Prosecutors allege Melgen had unprecedented access to the senator and his office, and that Menendez used his Senate staff to accommodate the doctor’s requests for official action and advocated on his behalf to federal officials.

They also say Menendez advocated for Melgen’s port security business in the Dominican Republic and enforced a multi-million-dollar contract for the doctor that provided cargo screening at Dominican ports. Soon after the contact was executed, Melgen’s company and the Dominican Republic began fighting over its legitimacy and legality.
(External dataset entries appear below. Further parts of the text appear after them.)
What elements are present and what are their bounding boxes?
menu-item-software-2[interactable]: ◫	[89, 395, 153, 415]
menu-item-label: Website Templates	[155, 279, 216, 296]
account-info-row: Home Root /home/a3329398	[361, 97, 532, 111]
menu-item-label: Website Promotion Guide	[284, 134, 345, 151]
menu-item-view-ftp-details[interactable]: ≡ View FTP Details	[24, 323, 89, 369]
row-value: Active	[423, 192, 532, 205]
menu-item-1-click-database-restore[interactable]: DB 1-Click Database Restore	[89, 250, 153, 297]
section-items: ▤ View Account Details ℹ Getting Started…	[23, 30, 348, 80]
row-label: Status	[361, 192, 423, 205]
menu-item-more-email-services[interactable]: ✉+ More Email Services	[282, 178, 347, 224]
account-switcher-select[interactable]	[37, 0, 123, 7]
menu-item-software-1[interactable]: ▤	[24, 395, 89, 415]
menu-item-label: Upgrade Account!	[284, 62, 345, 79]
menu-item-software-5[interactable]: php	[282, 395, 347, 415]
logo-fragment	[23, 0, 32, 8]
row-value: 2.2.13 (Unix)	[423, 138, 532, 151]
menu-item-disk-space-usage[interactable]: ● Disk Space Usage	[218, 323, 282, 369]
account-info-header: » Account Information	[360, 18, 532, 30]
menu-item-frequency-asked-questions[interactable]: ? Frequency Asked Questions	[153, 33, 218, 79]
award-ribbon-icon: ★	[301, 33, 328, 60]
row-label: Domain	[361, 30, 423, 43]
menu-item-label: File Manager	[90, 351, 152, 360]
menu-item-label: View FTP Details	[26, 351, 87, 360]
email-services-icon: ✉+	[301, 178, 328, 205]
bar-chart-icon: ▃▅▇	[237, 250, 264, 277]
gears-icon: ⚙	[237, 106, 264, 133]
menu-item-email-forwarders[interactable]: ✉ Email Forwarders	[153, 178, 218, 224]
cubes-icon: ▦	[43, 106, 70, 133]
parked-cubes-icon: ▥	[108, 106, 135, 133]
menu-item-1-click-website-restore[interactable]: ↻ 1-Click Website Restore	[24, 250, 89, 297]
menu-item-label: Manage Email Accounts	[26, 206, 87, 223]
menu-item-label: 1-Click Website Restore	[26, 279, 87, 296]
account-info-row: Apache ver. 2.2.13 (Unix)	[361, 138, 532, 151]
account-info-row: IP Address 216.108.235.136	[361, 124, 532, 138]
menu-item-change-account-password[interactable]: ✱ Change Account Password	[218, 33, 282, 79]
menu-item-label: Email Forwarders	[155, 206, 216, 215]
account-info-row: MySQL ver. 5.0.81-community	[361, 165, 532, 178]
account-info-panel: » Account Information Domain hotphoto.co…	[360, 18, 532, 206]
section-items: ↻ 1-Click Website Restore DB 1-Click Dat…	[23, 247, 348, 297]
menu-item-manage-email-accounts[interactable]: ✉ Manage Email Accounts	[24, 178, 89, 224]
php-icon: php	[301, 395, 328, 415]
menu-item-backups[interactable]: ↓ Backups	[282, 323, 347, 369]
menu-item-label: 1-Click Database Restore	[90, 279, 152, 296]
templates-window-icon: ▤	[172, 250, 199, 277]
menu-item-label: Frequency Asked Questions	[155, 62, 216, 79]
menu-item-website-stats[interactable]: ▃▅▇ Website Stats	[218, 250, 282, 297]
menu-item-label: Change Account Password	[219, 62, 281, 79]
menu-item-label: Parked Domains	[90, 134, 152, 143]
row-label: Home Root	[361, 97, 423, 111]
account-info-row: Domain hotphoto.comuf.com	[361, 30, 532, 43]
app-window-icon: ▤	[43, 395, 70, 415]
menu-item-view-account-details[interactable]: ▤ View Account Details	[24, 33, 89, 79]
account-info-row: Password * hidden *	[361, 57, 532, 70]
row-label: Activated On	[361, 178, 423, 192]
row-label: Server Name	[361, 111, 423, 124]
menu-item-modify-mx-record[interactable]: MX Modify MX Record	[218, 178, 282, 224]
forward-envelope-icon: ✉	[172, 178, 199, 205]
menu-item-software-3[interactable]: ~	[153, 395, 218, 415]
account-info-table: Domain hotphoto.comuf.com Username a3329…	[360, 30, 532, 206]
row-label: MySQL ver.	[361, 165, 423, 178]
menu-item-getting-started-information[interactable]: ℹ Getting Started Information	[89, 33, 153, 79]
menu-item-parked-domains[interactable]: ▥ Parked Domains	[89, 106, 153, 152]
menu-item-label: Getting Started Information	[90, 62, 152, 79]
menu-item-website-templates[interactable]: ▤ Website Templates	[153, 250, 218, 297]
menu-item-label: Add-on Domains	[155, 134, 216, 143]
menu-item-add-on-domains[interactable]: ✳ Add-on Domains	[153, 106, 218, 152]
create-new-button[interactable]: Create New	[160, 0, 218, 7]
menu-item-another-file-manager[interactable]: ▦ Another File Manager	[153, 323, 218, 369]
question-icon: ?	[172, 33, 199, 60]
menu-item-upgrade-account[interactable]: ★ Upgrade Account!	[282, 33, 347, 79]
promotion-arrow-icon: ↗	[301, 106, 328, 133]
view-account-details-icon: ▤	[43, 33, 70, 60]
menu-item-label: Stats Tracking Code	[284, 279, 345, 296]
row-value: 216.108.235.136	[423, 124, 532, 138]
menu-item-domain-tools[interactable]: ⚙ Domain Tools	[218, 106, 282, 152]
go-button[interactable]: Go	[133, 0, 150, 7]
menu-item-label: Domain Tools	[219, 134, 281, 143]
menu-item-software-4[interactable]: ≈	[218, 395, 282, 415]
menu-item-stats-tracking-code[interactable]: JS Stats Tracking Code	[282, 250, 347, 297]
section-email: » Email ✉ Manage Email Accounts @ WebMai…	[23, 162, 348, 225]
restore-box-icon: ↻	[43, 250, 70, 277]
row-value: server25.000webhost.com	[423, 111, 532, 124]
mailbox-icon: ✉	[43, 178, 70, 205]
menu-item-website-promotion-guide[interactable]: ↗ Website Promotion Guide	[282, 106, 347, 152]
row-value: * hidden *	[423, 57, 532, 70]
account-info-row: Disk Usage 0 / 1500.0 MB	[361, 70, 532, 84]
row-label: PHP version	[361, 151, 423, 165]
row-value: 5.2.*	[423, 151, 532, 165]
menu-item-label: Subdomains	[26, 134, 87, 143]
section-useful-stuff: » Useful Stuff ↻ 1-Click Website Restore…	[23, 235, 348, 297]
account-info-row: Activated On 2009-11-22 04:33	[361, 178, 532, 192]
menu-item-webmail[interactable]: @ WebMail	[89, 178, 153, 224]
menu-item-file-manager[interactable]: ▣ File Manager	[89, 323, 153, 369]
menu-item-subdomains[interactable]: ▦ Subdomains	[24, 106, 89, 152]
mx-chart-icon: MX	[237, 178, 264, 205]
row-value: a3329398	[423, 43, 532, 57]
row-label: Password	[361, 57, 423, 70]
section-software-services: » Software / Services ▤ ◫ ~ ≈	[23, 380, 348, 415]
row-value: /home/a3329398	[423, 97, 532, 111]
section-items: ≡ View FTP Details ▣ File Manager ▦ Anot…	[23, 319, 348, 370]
Menendez is also accused of pressuring State Department officials to give visas to three young women described as Melgen’s girlfriends.

Melgen is also facing federal charges. The doctor was convicted in April, in a separate Medicare fraud case in the Southern District of Florida. Both Melgen and Menendez have pleaded not guilty.

Defense attorneys called the indictment “hopelessly vague and defective.”

They said that the two men have had a 20-year bond of friendship that had little to do with politics, and that much of the indictment describes actions by Menendez’s staffers, rather than the senator himself “and many involve trivial functions rather than officials acts,”according to the New Jersey Star-Ledger.

The trial is expected to last six to eight weeks. If Menendez is convicted, the Senate would need a two-thirds majority to expel him. The last time that happened was in 1982, when another New Jersey Democrat, Harrison Williams, was expelled following his corruption conviction.

Menendez was indicted by the same Justice Department anti-corruption unit that had been heavily criticized for its failed 2008 prosecution of US Senator Ted Stevens (R-Alaska). Though his conviction was thrown out because of prosecutorial misconduct, Stevens lost his re-election bid and died two years later in a plane crash.